> [TASK STATEMENT] Print all of the entries exactly, minus the pictures.

> [Records contained in a dataset]

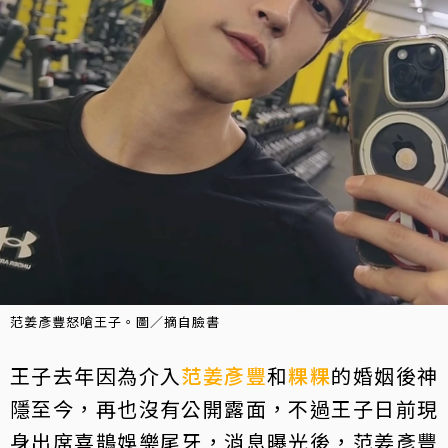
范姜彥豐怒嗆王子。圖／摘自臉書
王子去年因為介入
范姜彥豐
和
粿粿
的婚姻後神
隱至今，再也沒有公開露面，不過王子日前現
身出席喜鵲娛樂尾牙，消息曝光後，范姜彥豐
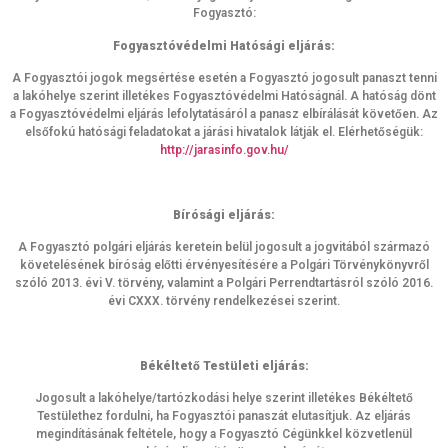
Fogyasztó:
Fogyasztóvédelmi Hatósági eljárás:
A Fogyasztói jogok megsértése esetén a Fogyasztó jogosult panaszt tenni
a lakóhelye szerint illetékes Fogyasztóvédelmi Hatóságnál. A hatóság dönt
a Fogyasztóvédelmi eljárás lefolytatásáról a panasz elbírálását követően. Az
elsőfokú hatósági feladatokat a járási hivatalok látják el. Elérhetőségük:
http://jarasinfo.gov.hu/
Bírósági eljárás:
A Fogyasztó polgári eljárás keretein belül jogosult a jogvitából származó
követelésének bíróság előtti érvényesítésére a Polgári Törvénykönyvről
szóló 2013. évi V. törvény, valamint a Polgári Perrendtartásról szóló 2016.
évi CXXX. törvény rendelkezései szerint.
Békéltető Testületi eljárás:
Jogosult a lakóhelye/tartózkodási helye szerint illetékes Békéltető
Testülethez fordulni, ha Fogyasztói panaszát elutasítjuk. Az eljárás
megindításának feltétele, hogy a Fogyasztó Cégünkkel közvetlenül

> [RESPONSE TO THIS EXERCISE]
范姜彥豐怒嗆王子。圖／摘自臉書
王子去年因為介入
范姜彥豐
和
粿粿
的婚姻後神
隱至今，再也沒有公開露面，不過王子日前現
身出席喜鵲娛樂尾牙，消息曝光後，范姜彥豐
Fogyasztó:
Fogyasztóvédelmi Hatósági eljárás:
A Fogyasztói jogok megsértése esetén a Fogyasztó jogosult panaszt tenni
a lakóhelye szerint illetékes Fogyasztóvédelmi Hatóságnál. A hatóság dönt
a Fogyasztóvédelmi eljárás lefolytatásáról a panasz elbírálását követően. Az
elsőfokú hatósági feladatokat a járási hivatalok látják el. Elérhetőségük:
http://jarasinfo.gov.hu/
Bírósági eljárás:
A Fogyasztó polgári eljárás keretein belül jogosult a jogvitából származó
követelésének bíróság előtti érvényesítésére a Polgári Törvénykönyvről
szóló 2013. évi V. törvény, valamint a Polgári Perrendtartásról szóló 2016.
évi CXXX. törvény rendelkezései szerint.
Békéltető Testületi eljárás:
Jogosult a lakóhelye/tartózkodási helye szerint illetékes Békéltető
Testülethez fordulni, ha Fogyasztói panaszát elutasítjuk. Az eljárás
megindításának feltétele, hogy a Fogyasztó Cégünkkel közvetlenül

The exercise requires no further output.